Culture and Nature in Harmony

20 July 2021

Finding Harmony

As we gather round the campfire, at the cinema, philharmonic or theatre, we open ourselves to experiencing and sharing emotions. But how best to enjoy them while protecting our planet?


Kamil Wyszkowski*

We – people – have been gathering together since the earliest days. Homo sapiens sapiens is a social species, after all. We perceive and explore the world communally. We cannot survive alone for long. For our species, isolation is a punishment – and a harsh one, at that. We need interactions, emotions, rivalry, tenderness, touch and closeness. Existing as part of a group is an essential element of survival, rooted in primal atavism.

Emotions and empathy

Past atavism shapes our need to experience things and events jointly, at the same time and in the same place. As we gather round the campfire, at the cinema, philharmonic or theatre, we open ourselves to experiencing and sharing emotions. Groups define us – we frequently describe ourselves as belonging to this or another community. Experiencing culture together is one of the most magical human capabilities. We first discovered this magic in caves illuminated by firelight over a hundred millennia ago. It was then that we first started creating culture based on encounters between individuals.
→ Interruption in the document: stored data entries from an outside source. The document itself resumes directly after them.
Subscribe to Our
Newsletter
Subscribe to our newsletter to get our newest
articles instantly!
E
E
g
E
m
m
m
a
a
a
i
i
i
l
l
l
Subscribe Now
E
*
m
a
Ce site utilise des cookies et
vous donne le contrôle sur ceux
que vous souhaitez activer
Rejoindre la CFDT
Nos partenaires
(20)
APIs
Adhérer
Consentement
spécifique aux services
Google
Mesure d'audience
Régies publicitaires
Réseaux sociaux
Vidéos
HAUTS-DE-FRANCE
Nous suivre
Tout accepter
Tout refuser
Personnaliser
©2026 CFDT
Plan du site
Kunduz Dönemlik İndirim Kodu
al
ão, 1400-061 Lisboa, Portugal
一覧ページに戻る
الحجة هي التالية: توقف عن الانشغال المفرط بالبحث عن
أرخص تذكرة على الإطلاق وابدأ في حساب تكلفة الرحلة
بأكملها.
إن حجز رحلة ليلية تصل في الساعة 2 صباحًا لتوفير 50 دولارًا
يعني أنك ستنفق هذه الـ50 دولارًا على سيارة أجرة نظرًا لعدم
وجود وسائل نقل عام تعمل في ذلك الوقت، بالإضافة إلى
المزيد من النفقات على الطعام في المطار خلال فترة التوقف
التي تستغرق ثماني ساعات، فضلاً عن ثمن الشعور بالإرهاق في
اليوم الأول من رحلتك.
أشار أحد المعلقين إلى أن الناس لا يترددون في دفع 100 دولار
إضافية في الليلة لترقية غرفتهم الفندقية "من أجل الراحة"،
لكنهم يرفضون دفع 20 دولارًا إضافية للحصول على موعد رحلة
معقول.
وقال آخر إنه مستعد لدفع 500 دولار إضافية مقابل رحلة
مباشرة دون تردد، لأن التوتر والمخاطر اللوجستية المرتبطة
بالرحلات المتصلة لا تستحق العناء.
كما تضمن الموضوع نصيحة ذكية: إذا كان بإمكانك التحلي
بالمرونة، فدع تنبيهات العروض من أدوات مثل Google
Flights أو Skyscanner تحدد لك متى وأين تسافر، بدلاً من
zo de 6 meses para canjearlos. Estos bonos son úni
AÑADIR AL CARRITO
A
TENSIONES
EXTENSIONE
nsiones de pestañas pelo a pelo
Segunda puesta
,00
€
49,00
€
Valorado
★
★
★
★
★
Today these are no longer gladiatorial combats, knights’ duels, sun dances or bloody Tenochtitlan rites. We are constantly searching for ever more sophisticated ways of spending and experiencing our free time. We strive for excitement and adrenaline, or, alternatively, peace, quiet and endorphins. An entire industry dedicated to guiding our emotions has appeared. We submit to conductors shaping our emotions to the rhythm of music, light, dance, the spoken word and stage sets. Everything intertwines, and the way we encounter art and culture is constantly changing. There are no longer predictable concert halls or auditoriums where canons of fashion lock us in rigid boundaries of available options and dress codes. We have more space for extravagance and freedom. Culture has snapped the leash and smashed the barriers which previously jealously guarded the monopoly of how we experience it.
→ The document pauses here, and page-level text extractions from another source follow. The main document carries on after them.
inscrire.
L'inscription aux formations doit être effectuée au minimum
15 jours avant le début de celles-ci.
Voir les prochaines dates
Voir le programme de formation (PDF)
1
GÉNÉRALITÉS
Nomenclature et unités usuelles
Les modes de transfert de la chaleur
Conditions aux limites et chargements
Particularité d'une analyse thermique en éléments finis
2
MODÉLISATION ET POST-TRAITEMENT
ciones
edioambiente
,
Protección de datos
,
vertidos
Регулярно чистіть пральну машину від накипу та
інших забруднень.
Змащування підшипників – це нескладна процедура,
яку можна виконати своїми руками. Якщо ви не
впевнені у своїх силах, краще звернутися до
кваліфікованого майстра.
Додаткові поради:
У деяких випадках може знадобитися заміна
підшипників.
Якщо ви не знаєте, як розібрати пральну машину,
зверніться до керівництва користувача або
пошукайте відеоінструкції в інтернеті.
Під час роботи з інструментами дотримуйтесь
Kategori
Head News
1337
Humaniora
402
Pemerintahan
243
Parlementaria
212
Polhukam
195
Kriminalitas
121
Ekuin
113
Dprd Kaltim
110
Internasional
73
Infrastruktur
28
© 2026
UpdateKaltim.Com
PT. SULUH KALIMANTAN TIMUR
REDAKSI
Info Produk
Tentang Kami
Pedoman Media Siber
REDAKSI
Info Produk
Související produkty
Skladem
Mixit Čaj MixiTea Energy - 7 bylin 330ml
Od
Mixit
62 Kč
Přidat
We are also seeing a new kind of empathy. In our hunger for growth and development, we have realised we have gone too far. We have realised that since around the mid-19th century, conventionally marking the start of the Anthropocene, we have destroyed ecosystems, polluted the water, brought about the extinction of many species and caused temperatures to rise which may lead to our self-destruction. We have come to understand that we are the last generation living it up on the top deck of our version of the Titanic, and scientists are warning us that we are heading straight for the iceberg and our ship will most likely sink without trace. And the truth is that the vast majority of us are not partying on top deck – those of us on lower decks have no chance of joining the carousals and will sink sober and with no chance for even a fleeting moment of joy.

Unjust development

Are things really that bad? To save ourselves from ourselves, the United Nations was called into being in the wake of the Second World War. Since 1979, the UN has been warning us that climate change is progressing rapidly and that we must put the brakes on our gluttony and greed, and change the way we develop. We know that since the start of the industrial revolution emissions of carbon dioxide and methane have been growing year on year, and our planet has lost the ability to store the emissions generated by burning coal, crude oil and natural gas created over the millennia from the remains of giant ferns and rain forests dating back to the days when dinosaurs roamed the earth. The world population has doubled in just the last fifty years, the global economy has grown four-fold and international trade tenfold, while the food industry has tripled in size. Forty-seven highly developed countries are enjoying the top deck of our Titanic, with Poland in 32nd place. The remaining 150 countries where people struggle to make end meets are all stuck on the lower decks.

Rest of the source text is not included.